La escena es sintomática: mientras en la capital se felicitan por los avances de una estrategia que “ya no es de abrazos”, en Apatzingán se entierran agricultores. Bernardo Bravo cayó por defender a los suyos. En su región, los cárteles fijan precios, rutas y cuotas; la extorsión se volvió el impuesto real del campo. Su asesinato es una radiografía del país, donde la impunidad tiene nuevos nombres y la indiferencia nuevas palabras.
Años atrás, su padre, también líder agrícola, fue asesinado por el mismo motivo, resistirse a las extorsiones. En septiembre de 2024 fue asesinado José Luis Aguiñaga, empresario limonero de Buenavista; en enero de este año, Ramón Paz murió al estallar un artefacto bajo su vehículo. Una tragedia que se repite, un campo atrapado entre la violencia criminal y la indiferencia del Estado.
El Senado tiene la obligación de fiscalizar y cuestionar el trabajo de seguridad pública. No es un acto de cortesía política, sino de control democrático. Por primera vez en años, la Secretaría de Seguridad está encabezada por un civil con experiencia operativa que abandonó el lema de los “abrazos, no balazos”. En su intervención, Omar García Harfuch reconoció con honestidad que el problema de seguridad “no está resuelto”. Ese reconocimiento merecía un debate profundo, no una coreografía de aplausos.
Resultó vergonzoso ver a senadores comportarse como público de mitin, aplaudiendo cada frase como focas entrenadas. La percepción ciudadana es mayoritariamente negativa, los homicidios se mantienen altos, las desapariciones crecen y la extorsión se expande. Sin embargo, los pocos cuestionamientos fueron superficiales. Los legisladores parecían más interesados en la foto y en su futuro político que en cumplir su función de contrapeso.
Nadie preguntó por el crecimiento de los desaparecidos, por la opacidad del Registro Nacional o por las más de 3,200 fosas clandestinas con miles de cuerpos sin identificar, tampoco exigieron una explicación sobre la crisis forense, cuyo rezago supera el 50%. No hubo cuestionamientos sobre las anomalías y la reclasificación de delitos que ha reducido artificialmente las cifras; ni sobre la falta de transparencia de Sedena y Marina en las acciones que realizan. Tampoco se le preguntó al secretario qué pasa con los más de treinta mil detenidos por delitos vinculados a la delincuencia organizada, ¿están procesados, sentenciados o de vuelta en las calles?
Los senadores tienen pereza de escuchar a las víctimas, de estudiar y de cuestionar. Han renunciado a ejercer su función de fiscalización.
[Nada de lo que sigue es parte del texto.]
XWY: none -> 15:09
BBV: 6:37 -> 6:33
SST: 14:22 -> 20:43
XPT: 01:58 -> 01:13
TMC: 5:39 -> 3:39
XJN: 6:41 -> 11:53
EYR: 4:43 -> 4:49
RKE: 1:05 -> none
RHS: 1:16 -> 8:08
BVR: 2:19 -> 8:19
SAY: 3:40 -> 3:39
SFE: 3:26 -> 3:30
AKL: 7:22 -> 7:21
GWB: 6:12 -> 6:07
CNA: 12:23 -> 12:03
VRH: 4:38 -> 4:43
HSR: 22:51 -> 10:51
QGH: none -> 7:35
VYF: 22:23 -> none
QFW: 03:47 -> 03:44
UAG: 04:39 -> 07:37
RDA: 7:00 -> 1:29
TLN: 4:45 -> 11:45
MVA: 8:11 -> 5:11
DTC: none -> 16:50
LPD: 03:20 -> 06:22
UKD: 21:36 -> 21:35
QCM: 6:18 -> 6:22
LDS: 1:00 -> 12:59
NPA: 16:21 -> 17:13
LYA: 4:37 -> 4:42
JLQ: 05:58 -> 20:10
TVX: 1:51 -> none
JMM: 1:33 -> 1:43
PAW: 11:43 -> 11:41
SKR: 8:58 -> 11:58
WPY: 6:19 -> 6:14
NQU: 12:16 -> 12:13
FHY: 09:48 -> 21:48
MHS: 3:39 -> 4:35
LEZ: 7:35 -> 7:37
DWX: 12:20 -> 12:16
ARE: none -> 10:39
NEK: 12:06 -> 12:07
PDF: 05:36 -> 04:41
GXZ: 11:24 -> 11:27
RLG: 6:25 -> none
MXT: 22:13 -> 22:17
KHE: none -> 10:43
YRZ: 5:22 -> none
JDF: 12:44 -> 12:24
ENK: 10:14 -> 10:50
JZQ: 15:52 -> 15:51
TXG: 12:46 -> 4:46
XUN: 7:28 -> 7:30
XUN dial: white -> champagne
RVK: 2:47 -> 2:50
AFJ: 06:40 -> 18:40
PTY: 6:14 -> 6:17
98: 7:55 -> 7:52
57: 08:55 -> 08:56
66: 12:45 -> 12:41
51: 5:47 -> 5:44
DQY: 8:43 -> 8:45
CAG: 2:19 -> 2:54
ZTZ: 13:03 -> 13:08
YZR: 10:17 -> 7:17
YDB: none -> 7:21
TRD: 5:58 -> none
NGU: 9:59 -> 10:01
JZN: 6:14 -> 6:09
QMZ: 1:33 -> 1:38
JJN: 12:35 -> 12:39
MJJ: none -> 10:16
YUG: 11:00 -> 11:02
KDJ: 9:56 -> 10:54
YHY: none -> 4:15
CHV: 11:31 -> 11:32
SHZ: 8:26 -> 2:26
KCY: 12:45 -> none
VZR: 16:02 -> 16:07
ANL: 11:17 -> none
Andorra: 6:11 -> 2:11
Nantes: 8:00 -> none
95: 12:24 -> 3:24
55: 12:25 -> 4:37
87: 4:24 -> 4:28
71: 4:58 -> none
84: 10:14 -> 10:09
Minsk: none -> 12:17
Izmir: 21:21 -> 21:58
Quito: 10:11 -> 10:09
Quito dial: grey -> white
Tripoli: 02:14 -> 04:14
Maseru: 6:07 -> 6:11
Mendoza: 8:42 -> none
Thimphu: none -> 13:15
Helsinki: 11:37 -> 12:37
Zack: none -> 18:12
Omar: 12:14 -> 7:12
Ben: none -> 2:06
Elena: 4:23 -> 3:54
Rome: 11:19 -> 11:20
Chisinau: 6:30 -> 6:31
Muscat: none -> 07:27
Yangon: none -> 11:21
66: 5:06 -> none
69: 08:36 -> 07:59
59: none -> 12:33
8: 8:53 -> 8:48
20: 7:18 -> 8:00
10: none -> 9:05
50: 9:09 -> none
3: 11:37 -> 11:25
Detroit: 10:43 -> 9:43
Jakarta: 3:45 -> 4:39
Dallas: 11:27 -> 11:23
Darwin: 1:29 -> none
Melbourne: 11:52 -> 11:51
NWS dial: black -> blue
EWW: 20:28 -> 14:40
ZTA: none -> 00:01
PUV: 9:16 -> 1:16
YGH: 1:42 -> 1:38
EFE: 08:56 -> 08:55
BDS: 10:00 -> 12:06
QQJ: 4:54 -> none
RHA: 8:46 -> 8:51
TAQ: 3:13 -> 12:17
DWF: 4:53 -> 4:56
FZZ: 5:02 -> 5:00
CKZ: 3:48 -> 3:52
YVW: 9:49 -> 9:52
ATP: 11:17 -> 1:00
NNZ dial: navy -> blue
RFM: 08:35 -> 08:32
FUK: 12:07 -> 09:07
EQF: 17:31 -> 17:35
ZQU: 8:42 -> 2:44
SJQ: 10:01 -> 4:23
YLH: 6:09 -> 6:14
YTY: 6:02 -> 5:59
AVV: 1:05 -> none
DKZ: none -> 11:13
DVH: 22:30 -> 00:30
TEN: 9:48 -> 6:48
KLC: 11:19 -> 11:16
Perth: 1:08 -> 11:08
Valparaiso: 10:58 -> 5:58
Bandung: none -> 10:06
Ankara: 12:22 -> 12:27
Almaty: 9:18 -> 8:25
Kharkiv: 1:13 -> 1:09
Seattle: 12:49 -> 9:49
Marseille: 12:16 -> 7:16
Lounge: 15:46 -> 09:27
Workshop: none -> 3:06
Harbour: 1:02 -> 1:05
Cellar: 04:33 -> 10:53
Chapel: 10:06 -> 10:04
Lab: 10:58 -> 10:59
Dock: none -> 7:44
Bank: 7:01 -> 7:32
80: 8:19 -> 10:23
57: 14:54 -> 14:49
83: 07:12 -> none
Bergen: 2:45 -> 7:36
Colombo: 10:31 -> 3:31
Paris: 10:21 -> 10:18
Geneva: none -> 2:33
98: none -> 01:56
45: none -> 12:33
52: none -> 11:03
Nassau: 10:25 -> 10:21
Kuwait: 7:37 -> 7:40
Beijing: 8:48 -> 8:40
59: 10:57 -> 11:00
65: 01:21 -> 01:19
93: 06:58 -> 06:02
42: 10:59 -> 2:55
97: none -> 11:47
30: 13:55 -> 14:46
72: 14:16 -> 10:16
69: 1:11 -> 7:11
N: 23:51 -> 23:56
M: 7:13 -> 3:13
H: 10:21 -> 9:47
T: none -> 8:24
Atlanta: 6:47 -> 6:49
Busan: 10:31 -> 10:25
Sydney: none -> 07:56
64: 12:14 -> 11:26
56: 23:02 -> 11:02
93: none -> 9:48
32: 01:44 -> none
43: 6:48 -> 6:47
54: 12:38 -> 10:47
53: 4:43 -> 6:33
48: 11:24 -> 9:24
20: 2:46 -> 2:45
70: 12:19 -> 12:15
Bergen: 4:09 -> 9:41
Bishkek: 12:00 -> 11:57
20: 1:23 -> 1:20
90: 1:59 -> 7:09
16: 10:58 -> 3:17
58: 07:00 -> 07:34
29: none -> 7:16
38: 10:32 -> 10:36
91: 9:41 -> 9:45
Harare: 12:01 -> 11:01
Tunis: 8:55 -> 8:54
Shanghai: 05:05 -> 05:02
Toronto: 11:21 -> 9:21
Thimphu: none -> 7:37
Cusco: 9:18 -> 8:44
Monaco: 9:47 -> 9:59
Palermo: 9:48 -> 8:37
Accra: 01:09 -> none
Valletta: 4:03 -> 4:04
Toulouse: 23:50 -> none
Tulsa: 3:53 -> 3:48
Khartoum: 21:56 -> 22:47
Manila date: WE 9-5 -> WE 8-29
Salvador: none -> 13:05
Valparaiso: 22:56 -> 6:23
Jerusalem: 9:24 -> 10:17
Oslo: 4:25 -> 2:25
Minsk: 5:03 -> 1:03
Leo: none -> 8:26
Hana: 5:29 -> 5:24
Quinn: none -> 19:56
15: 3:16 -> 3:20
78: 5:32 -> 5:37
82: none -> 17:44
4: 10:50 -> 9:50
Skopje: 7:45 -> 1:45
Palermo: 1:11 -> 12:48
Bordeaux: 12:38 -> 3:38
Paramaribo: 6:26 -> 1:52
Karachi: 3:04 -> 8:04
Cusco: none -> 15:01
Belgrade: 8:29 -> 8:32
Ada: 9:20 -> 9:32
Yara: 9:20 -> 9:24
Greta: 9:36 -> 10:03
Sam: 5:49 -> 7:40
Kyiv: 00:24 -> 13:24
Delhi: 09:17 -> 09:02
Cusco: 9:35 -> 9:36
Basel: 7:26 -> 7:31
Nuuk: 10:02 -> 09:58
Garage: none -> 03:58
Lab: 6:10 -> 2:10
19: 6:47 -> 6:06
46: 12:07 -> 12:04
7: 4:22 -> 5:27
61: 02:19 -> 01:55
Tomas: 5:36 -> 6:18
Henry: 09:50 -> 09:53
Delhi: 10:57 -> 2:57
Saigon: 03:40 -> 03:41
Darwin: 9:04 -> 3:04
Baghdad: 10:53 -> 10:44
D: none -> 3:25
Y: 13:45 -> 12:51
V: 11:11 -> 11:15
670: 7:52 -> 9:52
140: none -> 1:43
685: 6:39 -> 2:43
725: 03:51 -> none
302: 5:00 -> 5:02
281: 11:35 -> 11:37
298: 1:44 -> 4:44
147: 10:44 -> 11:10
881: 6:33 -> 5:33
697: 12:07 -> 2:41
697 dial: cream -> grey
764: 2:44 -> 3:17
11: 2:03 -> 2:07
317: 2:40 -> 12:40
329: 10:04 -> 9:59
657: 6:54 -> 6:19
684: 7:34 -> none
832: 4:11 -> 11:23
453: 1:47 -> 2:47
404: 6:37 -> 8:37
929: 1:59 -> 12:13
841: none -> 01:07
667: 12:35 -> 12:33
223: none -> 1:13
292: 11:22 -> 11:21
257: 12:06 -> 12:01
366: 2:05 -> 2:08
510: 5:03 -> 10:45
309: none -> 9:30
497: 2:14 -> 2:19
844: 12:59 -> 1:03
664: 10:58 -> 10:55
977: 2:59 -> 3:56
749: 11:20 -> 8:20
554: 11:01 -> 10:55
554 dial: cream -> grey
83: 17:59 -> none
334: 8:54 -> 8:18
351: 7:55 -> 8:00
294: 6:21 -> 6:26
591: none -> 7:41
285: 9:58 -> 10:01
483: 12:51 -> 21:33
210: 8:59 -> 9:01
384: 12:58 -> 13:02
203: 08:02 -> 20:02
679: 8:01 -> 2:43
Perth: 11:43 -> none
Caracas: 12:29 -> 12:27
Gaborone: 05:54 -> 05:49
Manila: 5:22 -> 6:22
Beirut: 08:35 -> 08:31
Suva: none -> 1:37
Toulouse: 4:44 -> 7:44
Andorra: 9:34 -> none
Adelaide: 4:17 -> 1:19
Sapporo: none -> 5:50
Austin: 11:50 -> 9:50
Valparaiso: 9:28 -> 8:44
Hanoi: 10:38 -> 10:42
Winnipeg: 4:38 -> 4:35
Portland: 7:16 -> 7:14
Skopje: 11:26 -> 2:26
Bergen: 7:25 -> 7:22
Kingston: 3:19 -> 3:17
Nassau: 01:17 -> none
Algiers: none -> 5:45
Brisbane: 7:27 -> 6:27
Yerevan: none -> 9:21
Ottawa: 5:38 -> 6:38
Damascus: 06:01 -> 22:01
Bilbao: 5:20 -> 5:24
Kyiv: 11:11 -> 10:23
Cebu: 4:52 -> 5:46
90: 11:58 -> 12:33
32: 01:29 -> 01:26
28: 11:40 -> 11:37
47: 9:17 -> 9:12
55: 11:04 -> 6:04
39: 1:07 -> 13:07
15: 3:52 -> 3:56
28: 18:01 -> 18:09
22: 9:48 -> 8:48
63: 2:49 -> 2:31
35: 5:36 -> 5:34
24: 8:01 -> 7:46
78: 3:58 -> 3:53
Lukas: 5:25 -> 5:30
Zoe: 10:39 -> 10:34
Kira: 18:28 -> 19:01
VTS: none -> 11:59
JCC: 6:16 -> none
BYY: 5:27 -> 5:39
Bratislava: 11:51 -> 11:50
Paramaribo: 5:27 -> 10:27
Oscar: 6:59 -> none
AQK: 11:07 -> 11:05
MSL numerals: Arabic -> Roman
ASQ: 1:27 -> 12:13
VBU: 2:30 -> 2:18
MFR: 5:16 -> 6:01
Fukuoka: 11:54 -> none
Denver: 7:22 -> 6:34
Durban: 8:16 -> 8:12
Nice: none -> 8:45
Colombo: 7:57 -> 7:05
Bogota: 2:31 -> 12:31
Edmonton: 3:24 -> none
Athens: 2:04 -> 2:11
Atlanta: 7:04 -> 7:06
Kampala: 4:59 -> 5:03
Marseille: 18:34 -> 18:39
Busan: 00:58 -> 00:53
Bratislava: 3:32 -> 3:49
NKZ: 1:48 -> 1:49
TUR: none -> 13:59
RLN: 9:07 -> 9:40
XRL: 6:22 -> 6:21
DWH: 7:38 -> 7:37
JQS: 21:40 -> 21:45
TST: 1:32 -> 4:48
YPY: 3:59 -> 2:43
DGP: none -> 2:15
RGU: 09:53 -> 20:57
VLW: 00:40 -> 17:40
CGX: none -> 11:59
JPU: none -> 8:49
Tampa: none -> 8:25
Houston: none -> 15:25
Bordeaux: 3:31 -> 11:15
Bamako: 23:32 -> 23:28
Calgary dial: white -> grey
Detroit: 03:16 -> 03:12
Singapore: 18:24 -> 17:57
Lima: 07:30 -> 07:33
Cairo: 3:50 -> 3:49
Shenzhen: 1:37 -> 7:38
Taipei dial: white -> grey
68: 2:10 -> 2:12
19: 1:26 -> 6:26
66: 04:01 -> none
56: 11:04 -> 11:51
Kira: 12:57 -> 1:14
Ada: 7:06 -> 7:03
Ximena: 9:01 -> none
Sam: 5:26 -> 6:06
Entre aplausos y elogios, dejaron pasar la oportunidad de preguntar por qué, pese a los discursos, la violencia sigue gobernando amplias regiones del país.
Por eso, el contraste es insoportable. En el Senado hubo fotos y abrazos, incluso con quienes han sido señalados por corrupción y vínculos criminales, como Adán Augusto López; en Michoacán, funerales. Los legisladores celebran informes, mientras las comunidades celebran sobrevivir un día más. Esa distancia no solo es política, es inmoral.
El asesinato de Bernardo Bravo debió ser punto de partida para cuestionar las miles de extorsiones que se cometen en el país. Aunque haya detenidos, lo único que cambia es el nombre del criminal que cobra las cuotas.
Fiscalizar no debe ser un gesto de cortesía, es un deber constitucional. Sin embargo, el Senado lo degradó en ceremonia del silencio y mientras aplaude, el país se desangra.